Markets in Europe and Asia traded with caution on Friday after an exchange of fire between U.S. and Iranian forces in the Middle East and renewed attacks on the UAE tested a fragile ceasefire. Oil prices edged higher and European futures showed some wobble, but market moves were muted as investors appeared to prioritize the possibility of a longer-lasting peace.
In Asia, trading was shaped by large weekly gains in artificial intelligence-related shares. Despite most markets finishing the day with small losses, regional indices were on track for significant weekly advances. South Korea led the charge, where sharp rallies in chipmakers Samsung Electronics and SK Hynix pushed the KOSPI toward a roughly 13% rise for the week, its strongest weekly gain since 2008.
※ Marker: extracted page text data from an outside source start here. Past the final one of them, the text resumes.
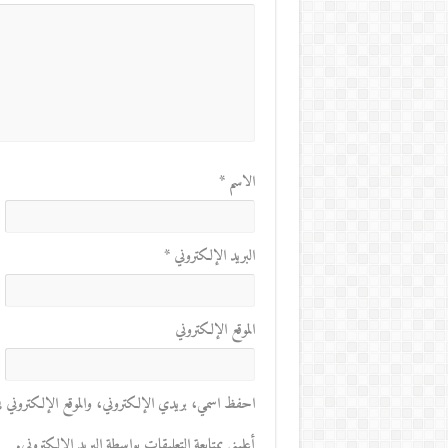
الاسم
*
البريد الإلكتروني
*
الموقع الإلكتروني
احفظ اسمي، بريدي الإلكتروني، والموقع الإلكتروني في 
أعلمني بمتابعة التعليقات بواسطة البريد الإلكتروني.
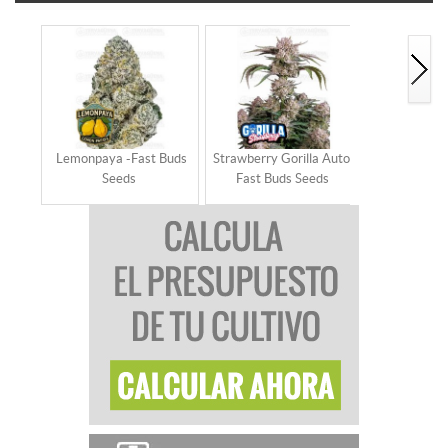
Lemonpaya -Fast Buds
Strawberry Gorilla Auto -
Strawberry 
Seeds
Fast Buds Seeds
RF3 - Fast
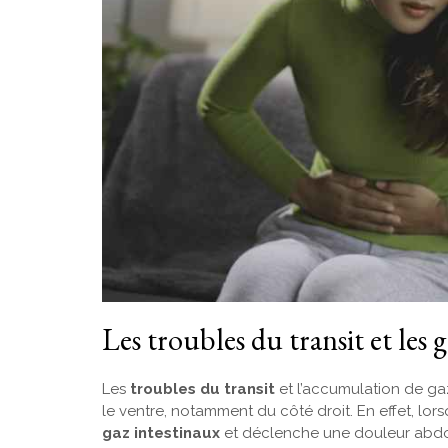
Les troubles du transit et les 
Les
troubles du transit
et l’accumulation de g
le ventre, notamment du côté droit. En effet, lo
gaz intestinaux
et déclenche une douleur abdom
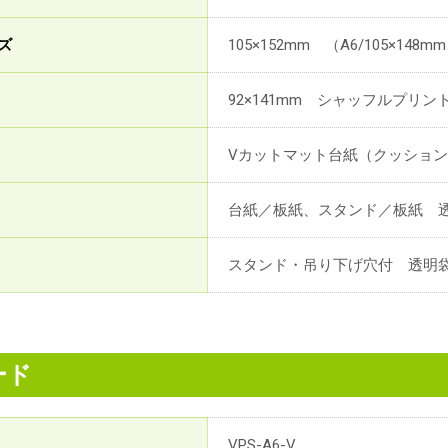
ズ
105×152mm （A6/105×148m
92×141mm シャッフルプリ
Vカットマット台紙（クッション貼
台紙／板紙、スタンド／板紙 透
スタンド・吊り下げ穴付 透明
ード
VPS-A6-V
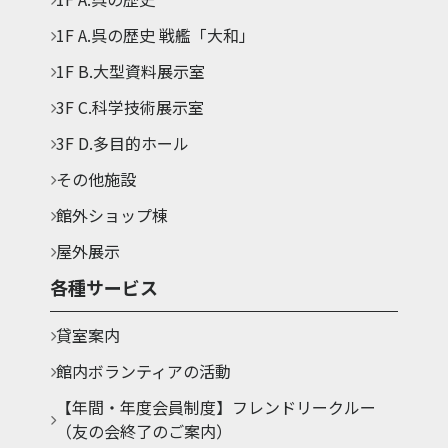
1F A.呉の歴史 戦艦「大和」
1F B.大型資料展示室
3F C.科学技術展示室
3F D.多目的ホール
その他施設
館外ショップ棟
屋外展示
各種サービス
貸室案内
館内ボランティアの活動
【年間・年度会員制度】フレンドリークルー
（友の会終了のご案内）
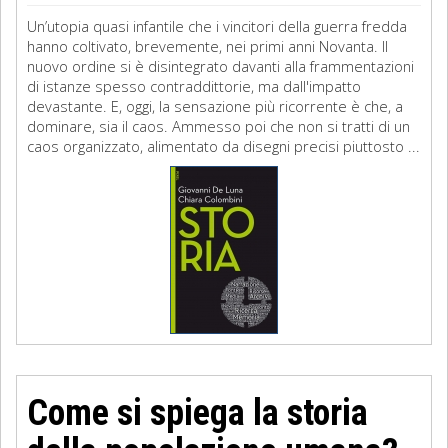
Un’utopia quasi infantile che i vincitori della guerra fredda
hanno coltivato, brevemente, nei primi anni Novanta. Il
nuovo ordine si è disintegrato davanti alla frammentazioni
di istanze spesso contraddittorie, ma dall'impatto
devastante. E, oggi, la sensazione più ricorrente è che, a
dominare, sia il caos. Ammesso poi che non si tratti di un
caos organizzato, alimentato da disegni precisi piuttosto ...
Come si spiega la storia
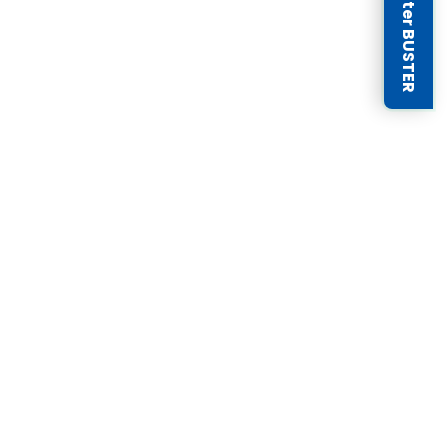
Newsletter BUSTER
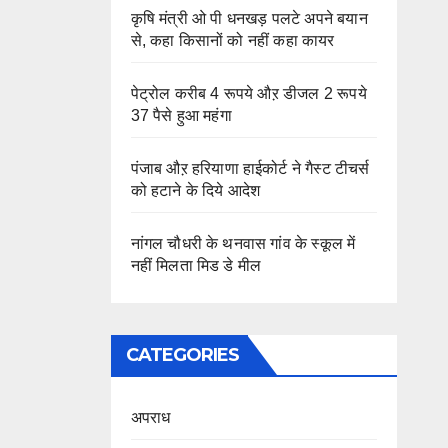
कृषि मंत्री ओ पी धनखड़ पलटे अपने बयान
से, कहा किसानों को नहीं कहा कायर
पेट्रोल करीब 4 रूपये औऱ डीजल 2 रूपये
37 पैसे हुआ महंगा
पंजाब औऱ हरियाणा हाईकोर्ट ने गैस्ट टीचर्स
को हटाने के दिये आदेश
नांगल चौधरी के थनवास गांव के स्कूल में
नहीं मिलता मिड डे मील
CATEGORIES
अपराध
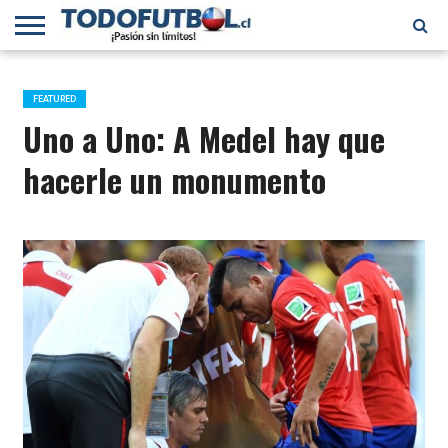
PRIMERA
DIVISIÓN
PRIMERA
SELECCIÓN
CHILENOS
FÚTBOL
B
CHILENA
EN EL
INTERNACIONAL
FEATURED
MUNDO
Uno a Uno: A Medel hay que
hacerle un monumento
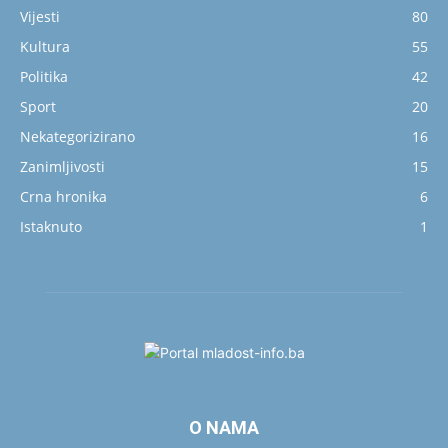
Vijesti
80
Kultura
55
Politika
42
Sport
20
Nekategorizirano
16
Zanimljivosti
15
Crna hronika
6
Istaknuto
1
O NAMA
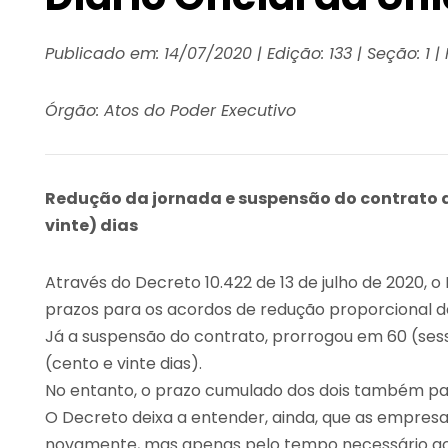
Publicado em:
14/07/2020
|
Edição:
133
|
Seção: 1
|
Órgão:
Atos do Poder Executivo
Redução da jornada e suspensão do contrato de
vinte) dias
Através do Decreto 10.422 de 13 de julho de 2020, o
prazos para os acordos de redução proporcional d
Já a suspensão do contrato, prorrogou em 60 (sess
(cento e vinte dias).
No entanto, o prazo cumulado dos dois também pass
O Decreto deixa a entender, ainda, que as empresas
novamente, mas apenas pelo tempo necessário ao al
Political developments in Britain were also in focus. Early results from local elections showed heavy losses for Keir Starmer's Labour Party, yet sterling held steady in Asian trading around $1.36. Traders weighed the election news alongside the geopolitical tensions in the Gulf.
The military exchange involving U.S. and Iranian forces took place in the Gulf, and the UAE experienced fresh attacks. U.S. President Donald Trump later told reporters the ceasefire remained in effect and downplayed the significance of the skirmish. Oil prices were around $101 a barrel following the incident.
Corporate headlines included Toyota's forecast on Friday of a 20% decline in profit for the current financial year. The automaker cited cost and supply uncertainties linked to the Iran conflict as a factor weighing on earnings, and its shares fell by about 1.5% on the news.
Market participants were also watching several upcoming economic data points. German trade data was due on Friday, and U.S. payrolls were scheduled for release. A steady U.S. unemployment rate at 4.3% is expected by some market observers to provide the Federal Reserve with scope to keep interest rates unchanged for the time being.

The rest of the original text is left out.